Distributed processing platforms, such as Apache Spark [13,14], are becoming increasingly popular for large-scale, genomic data analysis [15,16,17]. Spark provides a powerful, programmatic interface that abstracts the distribution from the user. A Spark cluster consists of a master node and a set of worker (slave) nodes. The master node delegates tasks to the worker nodes, which will execute relevant tasks over the distributed datasets. In the event that a worker fails, Spark uses a data structure known as Resilient Distributed Datasets (RDDs), which will reallocate data to other nodes and ensure nothing is lost (fault-tolerance) [18]. Distributed file systems, such as the Hadoop Distributed File System (HDFS) [19] and Amazon Elastic MapReduce File System (EMRFS) [20], are often used in conjunction with such platforms to maintain data integrity and high data throughput. In contrast to distributed file systems, a local file system does not allow worker nodes to have centralized access to all the data required for the application. Similarly, network file systems provide limitations since all data is physically stored on a single machine and not distributed.

Prior to the work described in this paper, GenomicsDB supported querying of genomic data from Spark [7], but did not support the reading and writing of genomic data from genomic arrays stored on a distributed file system (legacy mode). Without support for a distributed file system, the process of querying GenomicsDB from Spark meant that arrays had to be manual organized across the worker nodes. The worker could only access the genomic data that existed physically on that node. Under the organization of legacy mode, a query would be broadcast to each worker node, executed, and then a single RDD partition would be loaded with all the genomic variant data available to that worker.

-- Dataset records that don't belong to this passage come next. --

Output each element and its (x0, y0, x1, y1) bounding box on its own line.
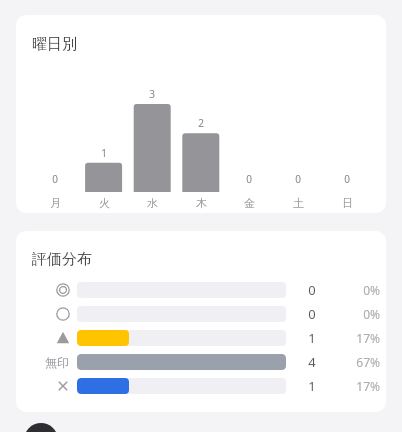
staticText: 1 (308, 329, 316, 347)
staticText: 3 (149, 87, 155, 101)
staticText: 0 (344, 172, 350, 186)
button[interactable]: 0 (16, 278, 386, 302)
staticText: 67% (356, 354, 380, 370)
staticText: 0 (308, 281, 316, 299)
staticText: 2 (198, 116, 204, 130)
button[interactable]: 0 (16, 302, 386, 326)
staticText: 曜日別 (32, 35, 77, 54)
staticText: 火 (99, 196, 110, 210)
button[interactable]: 無印 (16, 350, 386, 374)
staticText: 1 (308, 377, 316, 395)
staticText: 0 (295, 172, 301, 186)
staticText: 0 (246, 172, 252, 186)
staticText: 0% (363, 306, 380, 322)
staticText: 木 (196, 196, 207, 210)
staticText: 金 (244, 196, 255, 210)
staticText: 日 (342, 196, 353, 210)
staticText: 1 (101, 146, 107, 160)
staticText: 水 (147, 196, 158, 210)
staticText: 評価分布 (32, 250, 92, 269)
button[interactable]: 1 (16, 326, 386, 350)
staticText: 無印 (45, 355, 69, 370)
button[interactable]: 1 (16, 374, 386, 398)
staticText: 0 (308, 305, 316, 323)
staticText: 0% (363, 282, 380, 298)
staticText: 17% (356, 378, 380, 394)
staticText: 月 (50, 196, 61, 210)
staticText: 土 (293, 196, 304, 210)
staticText: 17% (356, 330, 380, 346)
staticText: 0 (52, 172, 58, 186)
button[interactable]: Add (24, 423, 58, 432)
staticText: 4 (308, 353, 316, 371)
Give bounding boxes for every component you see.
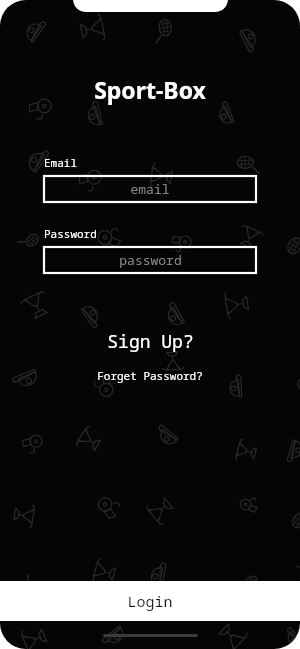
button[interactable]: Sign Up? bbox=[0, 329, 300, 354]
staticText: Sign Up? bbox=[107, 329, 194, 354]
staticText: password bbox=[119, 251, 182, 269]
button[interactable]: Login bbox=[0, 581, 300, 621]
button[interactable]: Password bbox=[44, 247, 256, 273]
button[interactable]: Email bbox=[44, 176, 256, 202]
staticText: Sport-Box bbox=[0, 74, 300, 105]
staticText: Login bbox=[127, 591, 173, 611]
staticText: email bbox=[130, 180, 170, 198]
staticText: Email bbox=[44, 155, 77, 170]
button[interactable]: Forget Password? bbox=[0, 368, 300, 383]
staticText: Forget Password? bbox=[97, 368, 203, 383]
staticText: Password bbox=[44, 226, 97, 241]
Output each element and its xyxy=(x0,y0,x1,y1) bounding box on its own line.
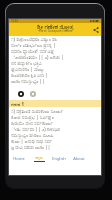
button[interactable]: ಕನ್ನಡ xyxy=(29,156,49,165)
button[interactable]: Share xyxy=(90,24,101,35)
staticText: ಶ್ರೀ ಗಣೇಶ ಸ್ತೋತ್ರ xyxy=(37,23,74,31)
button[interactable]: Stop xyxy=(28,89,37,98)
button[interactable]: About xyxy=(69,156,89,165)
button[interactable]: English xyxy=(49,156,69,165)
staticText: 10:24 xyxy=(11,19,18,23)
staticText: ಗಣೇಶ 1 xyxy=(11,101,24,107)
button[interactable]: Home xyxy=(9,156,29,165)
staticText: English xyxy=(52,156,66,161)
staticText: Shree Ganapathi Stotra xyxy=(39,29,72,33)
staticText: ಕನ್ನಡ xyxy=(35,156,43,160)
staticText: About xyxy=(73,156,85,161)
staticText: ೧) ಶುಕ್ಲಾಂಬರಧರಂ ವಿಷ್ಣುಂ ಶಶಿ ವರ್ಣಂ ಚತುರ್ಭ… xyxy=(11,36,101,84)
staticText: ೧) ವಕ್ರತುಂಡ ಮಹಾಕಾಯ ಸೂರ್ಯ ಕೋಟಿ ಸಮಪ್ರಭ | ನ… xyxy=(11,108,101,150)
button[interactable]: Play xyxy=(16,89,25,98)
staticText: Home xyxy=(13,156,25,161)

There are several restrictions with this configuration that impact both genomic data storage and the Spark distribution abilities. First, a worker node is required to store the genomic data locally meaning the node needs enough space to store the genomic data and write out temporary work files from Spark. The addition of more genomic data to the system could require a resizing of the worker nodes and lead to system downtime. Second, a worker node can only query one GenomicsDB array and can only load data from this array into a single RDD partition. This limits the distribution power of Spark since the number of RDD partitions should at least equal the number of cores available to an application to take full advantage of the available resources. Finally, if a worker node fails in legacy mode, the data must be reloaded or copied back to the node from an archive. This reduces the fault tolerance power of Spark and makes auto scaling the cluster a difficult task. Auto scaling is the ability to increase or decrease the number of worker nodes according to application load and is an important feature for resource management in Spark. Fortunately, the issues associated with Spark and legacy mode of GenomicsDB can be addressed by extending GenomicsDB to work with a distributed file system.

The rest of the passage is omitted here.